With urolithiasis and its manifestations, a practicing urologist probably has to face more often than with other urological diseases. Apparently, it is not for nothing that the birth of urology as a separate specialty began with the appearance in the time of Hippocrates (VI - V century BC) of "stonemasons" - people who can remove stones from the bladder by crotch access.

On the territory of Uzbekistan, urolithiasis is quite widespread (we can even apply the term "endemic") spread. Due to the peculiarities of the climate, the quality of drinking water, the culture of nutrition in our region. 

Currently, the following methods for removing stones from the urinary tract are available.


  1. Medicinal methods.
  2. Open abdominal operation
  3. Endoscopic operations.
  • Percutaneous (percutaneous) nephrolithotripsy.
  • Ureteroscopy. Cystoureteroscopy

4. Remote shock wave lithotripsy (DUVLT) is the least traumatic method. The stones are destroyed by the remote action of the shock wave. The apparatus that destroys the stones is called a remote lithotripter. The need for punctures and incisions is absent. This method is widely used in connection with what is most sparing. The lithotripsy method is characterized by fewer complications than other operative and minimally invasive methods for treating urolithiasis. This method is also cheaper than other interventions to remove kidney stones - according to the estimates of American doctors an average of 37%. In addition, ESWL is characterized by a shorter recovery period, as well as a shorter duration of pain. Patients after ESWL are discharged more quickly and return to work.

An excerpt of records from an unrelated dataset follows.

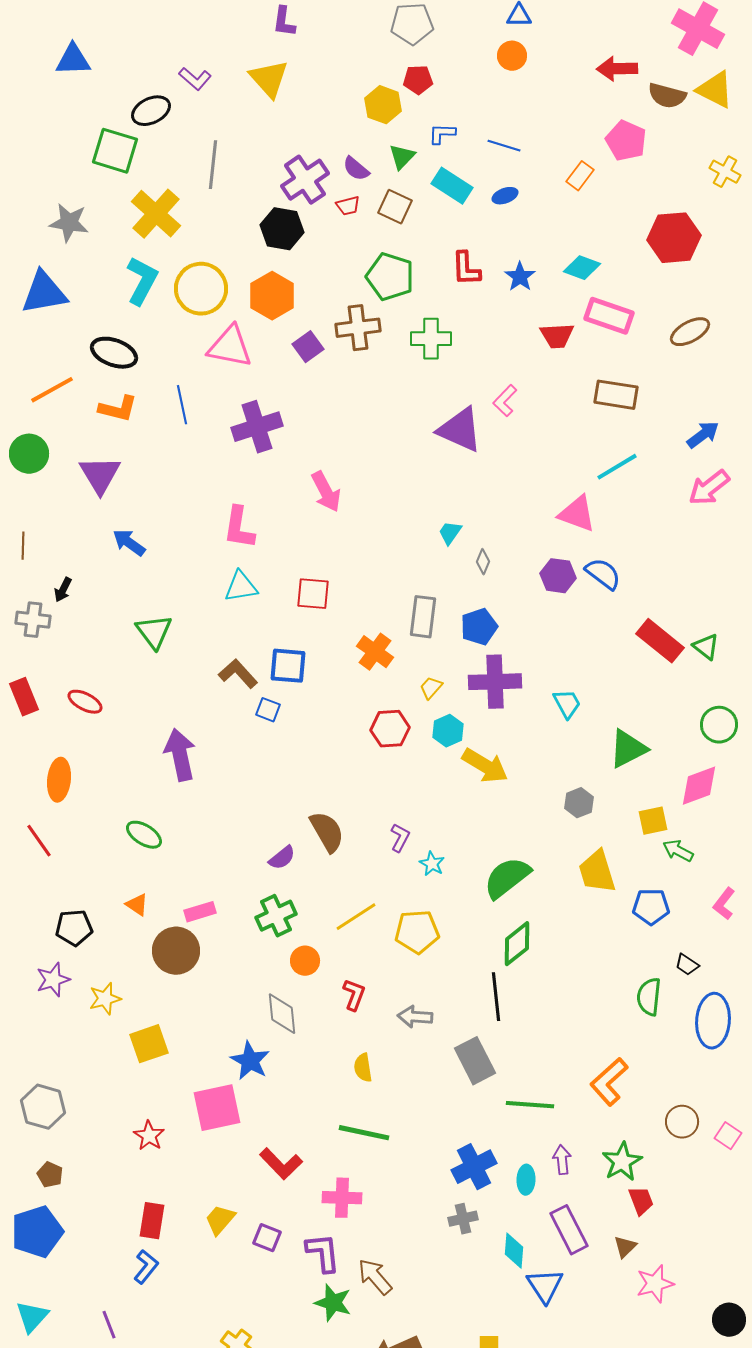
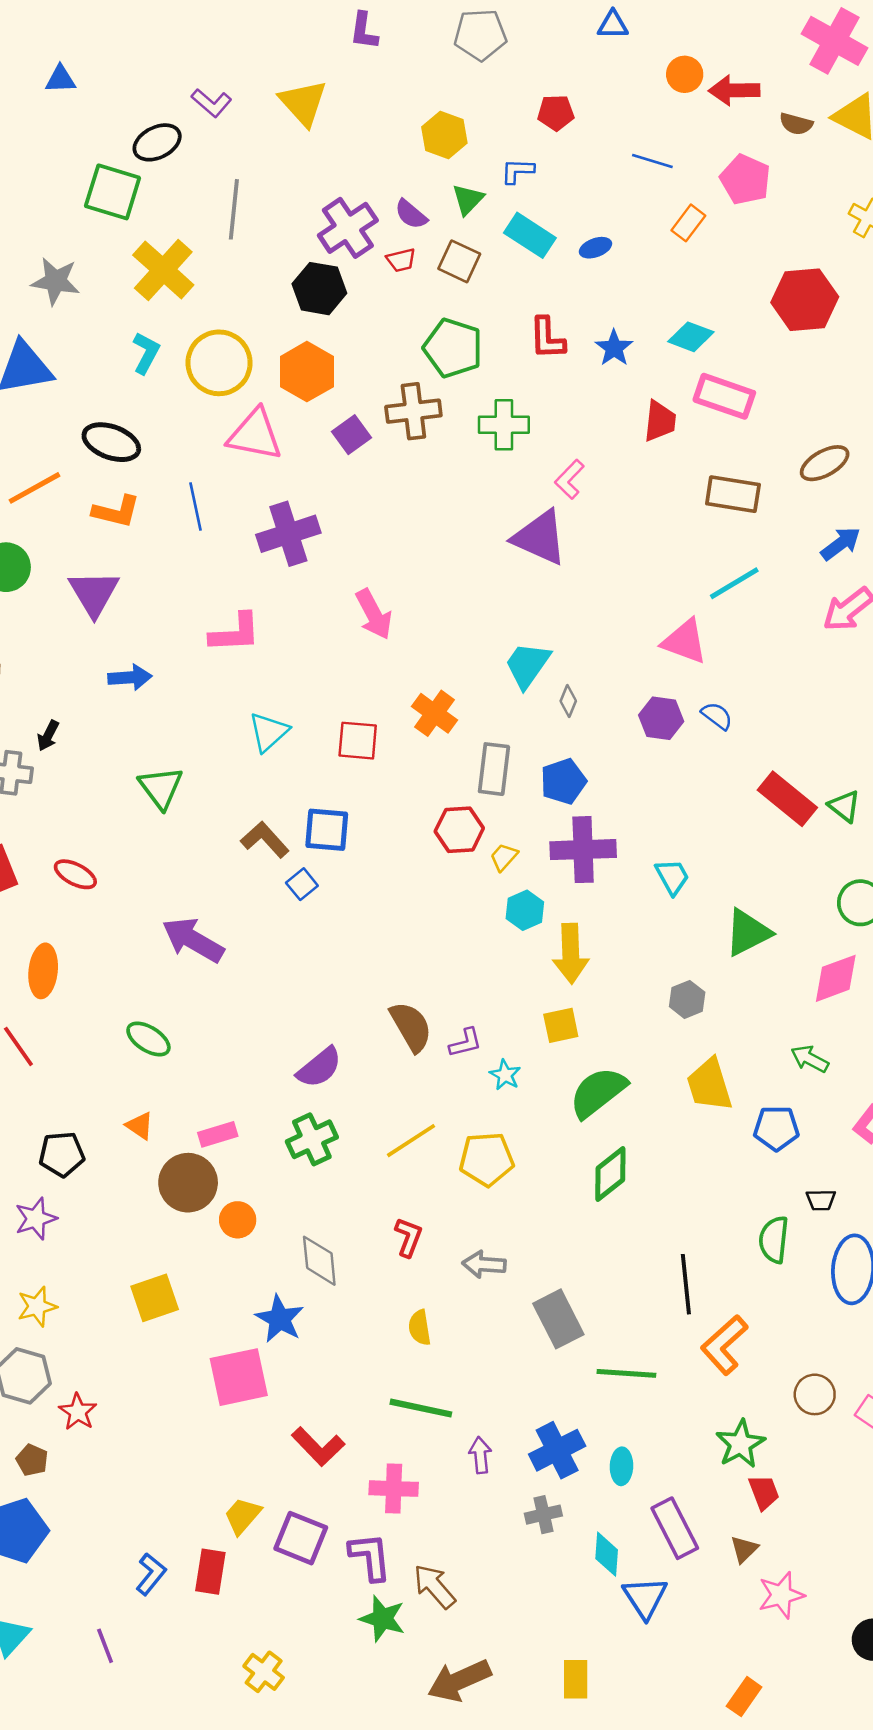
purple L-shape: (284, 22) -> (364, 31), moved
orange circle: (512, 56) -> (685, 74), moved
blue triangle: (73, 60) -> (60, 79), size x0.7
red pentagon: (418, 80) -> (556, 113), moved
brown semicircle: (667, 96) -> (796, 124), size x0.7
blue line: (504, 146) -> (652, 161), moved
cyan L-shape: (142, 281) -> (146, 353), size x0.7
brown ellipse: (690, 332) -> (825, 463), moved
red trapezoid: (557, 336) -> (660, 421), turned -81
pink L-shape: (505, 401) -> (569, 479), moved
pink L-shape: (239, 528) -> (235, 633), moved, turned -102
cyan trapezoid: (450, 533) -> (527, 665), size x1.6
blue arrow: (129, 543) -> (130, 677), turned 140
blue semicircle: (603, 574) -> (717, 716), size x0.7
cyan triangle: (241, 587) -> (269, 732), turned -33
orange cross: (375, 652) -> (434, 713), moved
blue square: (268, 710) -> (302, 884), turned 30
red hexagon: (390, 729) -> (459, 830), moved
purple arrow: (180, 755) -> (193, 940), turned -48
yellow arrow: (485, 766) -> (571, 954), turned 57
yellow square: (653, 821) -> (561, 1025), moved
brown semicircle: (327, 832) -> (411, 1027), moved
purple L-shape: (400, 838) -> (465, 1043), turned 48
purple semicircle: (282, 858) -> (319, 1068), size x1.4
orange circle: (305, 961) -> (238, 1220), moved
black trapezoid: (687, 965) -> (821, 1200), turned -35
black line: (496, 997) -> (686, 1284), moved
yellow star: (105, 999) -> (37, 1307), moved
red star: (149, 1136) -> (78, 1412), moved
purple arrow: (562, 1160) -> (480, 1455), moved
red rectangle: (152, 1221) -> (210, 1572), moved
purple square: (267, 1238) -> (301, 1538), size x1.5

We have been practicing this method of disposal for the last 3 years with fairly good results. In our clinic, a lithotripsy session usually takes an average of 1 hour, during which the patient can receive up to 4000 shock waves. Typically, the procedure for lithotripsy begins with shock waves of low energy and with long intervals between pulses. This allows the patient to get used to the procedure. Gradually, the strength and frequency of the shock waves increase. If there is bone in the path of the shock wave near the stone (for example, an edge), the procedure becomes more painful, since the wave causes some resonance in the bone.


Lastly, I would like to note that each method of removing stones has its own indications and contraindications, of which the patient should be informed in detail by the doctor. Also, when talking with a doctor, you should discuss possible complications and measures for their elimination, regardless of which method of removing the stone is selected. Only complete mutual understanding and mutual trust of the patient and the doctor guarantees the success of the treatment.